Pergantian air minimal satu kali sehari, sekitar 20-50 % atau bila diperlukan.
Hal tersebut dilakukan untuk mempertahankan kualitas air optimal dan tetap
jernih.
Kisaran parameter kualitas
air untuk pemeliharaan lobster secara lengkap, dapat di lihat pada tabel 1 :
Tabel 1. Parameter
kualitas air untuk pemeliharaan lobster Panulirus
sp.
PARAMETER
|
KISARAN NILAI
|
Suhu (oC)
|
11–29
|
Salinitas (‰)
|
25-45
|
DO (ppm)
|
>5
|
Ph
|
7,8-8,5
|
Kedalaman (m)
|
11-15
|
Amoniak (ppm)
|
< 0.1
|
2.2. Parasit
Parasit adalah hewan atau tumbuhan yang hidup di
dalam tubuh atau pada tubuh organisme lain (berbeda jenis), sehingga dapat
memperoleh makanan dari inangnya.
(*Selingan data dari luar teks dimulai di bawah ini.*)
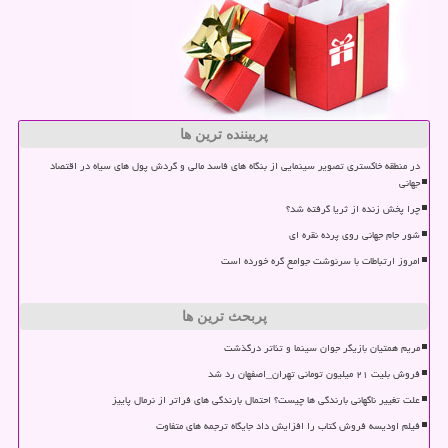
پربیننده ترین ها
در منطقه خاکستری تصویر سینمایی از بنگاه های فاسد مالی و گردش پول های سیاه در اقتصاد
جهانی
چرا پخش زنده از ثریا گرفته شد؟
شور جام جهانی روی پرده نقره ای
امروز ارتباطات با سرنوشت جوامع گره خورده است
پربحث ترین ها
مریم همتیان بازیگر جوان سینما و تئاتر درگذشت
فروش بلیت ۲۱ میلیون تومانی تهران_اصفهان رد شد
علت تغییر ناگهانی بارندگی ها چیست؟ احتمال بارندگی های فراتر از نرمال پاییز
فیلم اودیسه فروش کتاب را افزایش داد جایگاه ترجمه های متفاوت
Organisme parasit dapat dikelompokkan menjadi
dua golongan yaitu patogen asli (true pathogen) dan patogen potensial
(opportunistic pathogen).
Patogen asli adalah organisme parasit yang selalu
menimbulkan penyakit khas apabila ada kontak dengan ikan. Patogen potensial
adalah organisme parasit yang dalam keadaan normal hidup dengan ikan, akan
tetapi jika kondisi lingkungan menunjang akan segera menjadi patogen penyebab
suatu penyakit.
Berdasarkan
sifatnya parasit dibedakan menjadi 4 macam, yaitu:
1.
Parasit fakultatif
Parasit
fakultatif merupakan organisme yang sebenarnya hidup bebas, tetapi karena
kondisi tertentu, mengharuskan organisme tersebut hidup sebagai parasit
sehingga sifat hidup keparasitannya tidak mutlak.
2. Parasit
obligat
Parasit
obligat yaitu semua organisme yang untuk kelangsungan hidup dan eksistensinya
mutlak memerlukan inang.
3. Parasit
insidental atau sporadis
Parasit
ini merupakan suatu parasit yang karena suatu sebab berada pada inang yang
tidak sewajarnya.
4. Parasit eratika
Parasit ini merupakan parasit yang terdapat pada
inang yang wajar tetapi menginfeksi pada daerah yang tidak wajar. `
Umumnya parasit mendatangkan kerugian kepada
inangnya dengan beberapa cara antara lain menghisap cairan (darah, cairan
limfa, dan eksudat), memakan jaringan padat secara langsung, menyebabkan
penyumbatan secara mekanis pada saluran tertentu (usus,
saluran empedu, dan pembuluh darah), menyebabkan tekanan atrofis, menghancurkan
sel-sel tubuh dengan berlangsungnya pertumbuhan di dalamnya, memproduksi
substansi beracun (hemolisin, histolisin, dan anti penjedalan), menyebabkan
timbulnya reaksi tertentu (alergi,
pembengkakan, hipertrofi, hiperplasia), dan juga menurunkan daya tahan inangnya
terhadap penyakit dan parasit lainnya.
2.3. Ektoparasit
yang Biasa Menyerang Lobster
Berikut adalah ektoparasit yang sering menyerang
lobster:
1. Octolasmis mueleri
Klasifikasi:
Phylum: Arthropoda
Class:
Crustacea
Ordo: Decapoda
Genus: Octolasmis
Spesies: Octolasmis mueleri
Morfologi: bentuk tubuh seperti kecamba, memiliki
alat untuk menancap kuat pada inang yang terletak pada bagian pengeluaran,
berkembang biak dengan cara bertelur.
Organ
sasaran: insang, kaki jalan, kaki renang, ekor, karapaks, antena, mata, mulut.
Jenis
ikan yang di serang: kepiting bakau, udang windu, dan lobster
Gejala
klinis: badan kurus dan berat badan menurun.
Pengendalian:
- Dicegah melalui tindakan sanitasi yang ketat
- Menghilangkan
detritus seperti sisa kista artemia
- Memberikan formalin
50-100 ppm selama 30 menit.
Octolasmis
mueleri adalah salah satu spesies teritip
bertangkai (pedunculata) yang merupakan organisme epizoit yang sering ditemukan
dalam bilik pernapasan beberapa spesies decapoda. mueleri diduga merupakan nama lain dari teritip yang banyak
tersebar di seluruh belahan dunia yang dikenal dengan nama Octolasmis lowei atau salah satu dari subspesies O. lowei yang hidup di perairan dangkal.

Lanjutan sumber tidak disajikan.